The dwindling U.S. financial bailout fund will get a boost this week with repayments from some large banks and could see more resources freed up as once-ambitious programs to buy up toxic bank assets shrink.

This could present the U.S. Treasury with a welcome dilemma: what to do with potentially more than $100 billion in unallocated funds as financial market confidence strengthens.

Among the options are increased aid for the housing sector, programs to support mortgage insurers and municipal borrowers that have been clamoring for help, or perhaps just socking the money away for a future emergency.

Whatever they do should not discourage the return of private investors from investing in banks, said Wayne Abernathy, executive director for financial institutions policy at the American Bankers Association trade group.
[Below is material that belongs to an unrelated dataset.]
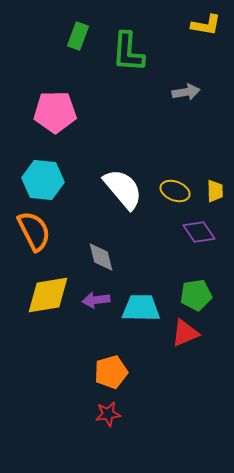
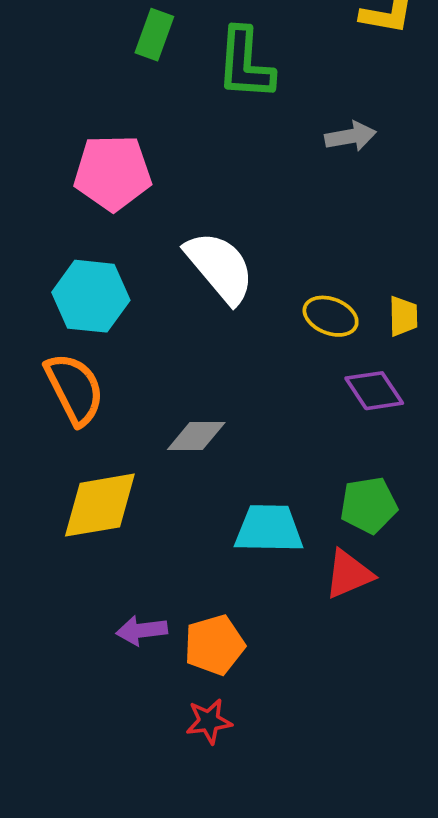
white semicircle: (123, 189) -> (220, 267), moved
gray diamond: (101, 257) -> (196, 436), turned -76
purple arrow: (96, 300) -> (142, 630), moved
We're at the fortunate point where we're asking ourselves the question, 'Do we really need these programs any more?'

This week, the Treasury's dwindling $700 billion Troubled Asset Relief Program (TARP) could see up to $66.7 billion returned from nine banks that have met at least the main requirements governing repayment.

And part of the $100 billion that Treasury had pledged from the fund to support purchases of troubled mortgage loans and securities from financial institutions could also be freed up as the Treasury's planned public-private program (PPIP) to cleanse bank balance sheets is scaled back.

Many banks have shown themselves able to tap equity markets for capital, easing the pressure to unload bad assets to make themselves more attractive for investors.

I do think the importance of the toxic asset program has been reduced, said Douglas Elliott, a fellow at the Brookings Institution in Washington. You can solve a lot of toxic asset problems by having enough capital at the banks. This has made people more comfortable with the level of potential losses.

U.S. Treasury Secretary Tim Geithner admitted last week that banks' interest in the plan was dwindling, and the Federal Deposit Insurance Corp said it would postpone a pilot sale of whole loans and re-examine the program.

BANK REPLENISHMENT

After doling out an addition $30 billion for General Motors Corp (GM.N), the bailout fund has only about $54 billion unallocated, assuming the toxic asset program and the program that provide capital for banks are fully funded.

The $66.7 billion could be returned from the nine prime candidate repayment banks because they have raised equity capital, issued debt without a government guarantee, and have resolved any capital deficiencies identified by regulators.

Municipal borrowers have been the most vocal group seeking Treasury assistance, and have proposed rescue money be used to provide bond guarantees that banks and weakened insurers have been unwilling to provide.

Geithner has resisted this idea, but U.S. Representative Barney Frank has proposed legislation that would authorize the Treasury to provide reinsurance for bonds and direct the Federal Reserve to provide liquidity facilities to support municipal bond issuance.

However, the bill from Frank, the Massachusetts Democrat who heads the House of Representatives Financial Services Committee, will likely face stiff opposition from Republicans angered by bailouts and worried about increasing deficits.

HEADROOM NEEDED

Mortgage insurers, battered by rising foreclosures, also have sought to bolster their capital. Federal Housing Finance Agency chief James Lockhart has advocated a Treasury-funded program that would buffer them against potential losses.

The Treasury has been studying the issue for some time, but has not made any decisions on how to proceed.

The Obama administration's nominee to administer the bailout program, former Fannie Mae (FNM.N) chief executive Herbert Allison, signaled this week that he may prefer to simply hold on to the remaining cash in the fund, saying it was important to leave some headroom to deal with emergencies.

But he also emphasized the importance of resolving the housing crisis at the heart of the nation's economic woes and noted that Treasury needed to be flexible.

I interpret these signs of flexibility as a positive, said one mortgage insurance industry lobbyist.